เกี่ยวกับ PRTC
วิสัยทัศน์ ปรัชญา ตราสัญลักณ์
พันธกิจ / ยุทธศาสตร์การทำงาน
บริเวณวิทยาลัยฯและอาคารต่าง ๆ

...

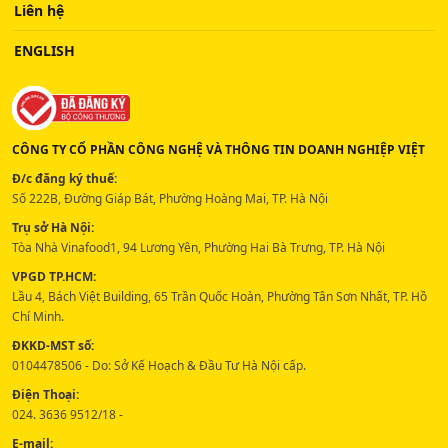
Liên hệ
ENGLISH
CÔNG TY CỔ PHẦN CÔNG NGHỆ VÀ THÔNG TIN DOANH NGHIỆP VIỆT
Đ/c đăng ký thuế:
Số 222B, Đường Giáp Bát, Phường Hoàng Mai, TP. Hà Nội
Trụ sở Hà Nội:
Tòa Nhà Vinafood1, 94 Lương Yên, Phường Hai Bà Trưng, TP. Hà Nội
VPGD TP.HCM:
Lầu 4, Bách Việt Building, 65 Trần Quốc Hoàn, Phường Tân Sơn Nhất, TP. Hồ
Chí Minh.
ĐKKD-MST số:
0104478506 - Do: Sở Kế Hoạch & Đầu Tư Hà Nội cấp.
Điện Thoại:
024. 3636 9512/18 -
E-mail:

What this task involves —
The expected answer is an exact copy of the lines above, beginning at the line with "เกี่ยวกับ PRTC" and ending at the line with "บริเวณวิทยาลัยฯและอาคารต่าง ๆ", with both ends in.

Answer box —
เกี่ยวกับ PRTC
วิสัยทัศน์ ปรัชญา ตราสัญลักณ์
พันธกิจ / ยุทธศาสตร์การทำงาน
บริเวณวิทยาลัยฯและอาคารต่าง ๆ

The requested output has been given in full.